With consistency, QPR and still-untapped potential, Cabernet Sauvignon sets the pace for Chilean Reds.

By W. R. Tish

Luke Boland of La Sirena; Chris Raftery of Corkbuzz Studio; Paul Greico of Terrior.

Luke Boland of La Sirena; Chris Raftery of Corkbuzz Studio; Paul Greico of Terrior.

In the spirit of the answer being right under our proverbial nose, Cabernet Sauvignon has quietly established itself as Chile’s most reliably well-made red wine. Without taking anything away from Chile’s other important grapes—Sauvignon Blanc, Carmenere spring to mind—Cabernet is the flag bearer. Which is great for Americans, because it’s consistently delicious, still delivering value and on track to continue getting better

Beverage Media invited Chilean expert and Master Sommelier Fred Dexheimer and three top NYC sommeliers to Beverage Media for a tasting of three Chilean varietal wines. While the Sauvignon Blanc and Pinot Noir were revelatory (see “Coastal Forecast,” July 2016), the Cabernet round was more reinforcing—and a bit humbling even. “As somms in New York City, we are unfortunately always looking for what’s new and different, and we sometimes want to leave behind the old and the tried,” noted Paul Greico of Terroir wine bars after the tasting. “But I must say, in Chile, some of the coolest stuff happening is in the world of Cabernet.”

Dexheimer pointed out that that while Cabernet is Chile’s most-exported varietal red wine, and consistently garners the highest ratings, it is currently “less sexy” than other grapes in Chile (and beyond). Yet it has thrived in Chile, more than just keeping up with the global peers. The grape has benefited greatly in Chile from the coordination of winemakers and geologists, identifying ideal sites. Cabernet anchors many of the country’s high-end icon reds, both among artisanal producers and big wineries with carefully managed “micro” programs.

And Cabernet improvements are being bred into the winemaking culture: “It’s not just consultants flying in—it’s winemakers flying out,” explained Dexheimer. Chilean Cabernet is “balanced and well-priced,” making it a high-margin glass pour in the $12-$16 range, and delivering a solid quality/price ratio for merchants, especially in the all-important $10-$20 SRP range.
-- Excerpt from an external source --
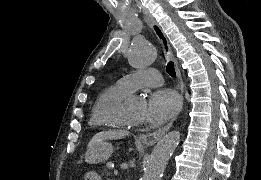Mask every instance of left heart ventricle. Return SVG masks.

Not surprisingly given SRPs ranging from $14.99 to $70, wines in our tasting varied in intensity and structure, but quality was evident across the board. Said Fred Dexheimer: “Consumers will all find something to love in this range, especially if they are not looking for fruit bombs.”

In Their Words…

Chris Raftery, Corkbuzz Studio:

The Cabernets had what you want Cabernets to have from the New World, which is a blend of ripeness and fruit, while also kind of respecting its Old World roots. You have this minerality, you got some beautiful green notes and freshness. It’s not all about over-ripeness and alcohol. These are wines that are balanced. They have a restrained use of oak, if any, and they taste good.

Luke Boland, La Sirena:

There were some that kind of drank very much to what my perception of Chilean wine would be—a bit riper fruits, a kind of nice, juicy characteristic that’s still well-structured. Then it had some that had these really developed, sort of vegetative, interesting characteristics that really reminded me of some classic Bordeaux kind of styles. Nothing here was one-dimensional, and from glass to glass you could always tell a pretty significant style between where the wine came from and the winemaker influence as well.

Paul Greico, Terroir:

When you think about price and value and food expression and pure drinkability, and how are these things going to go with food, the range of Chilean Cabs that I just tasted hit it right on the nail head. I can’t imagine there’s many places on Planet Earth that can grow the Cabernet grape with this range of consistency like Chile.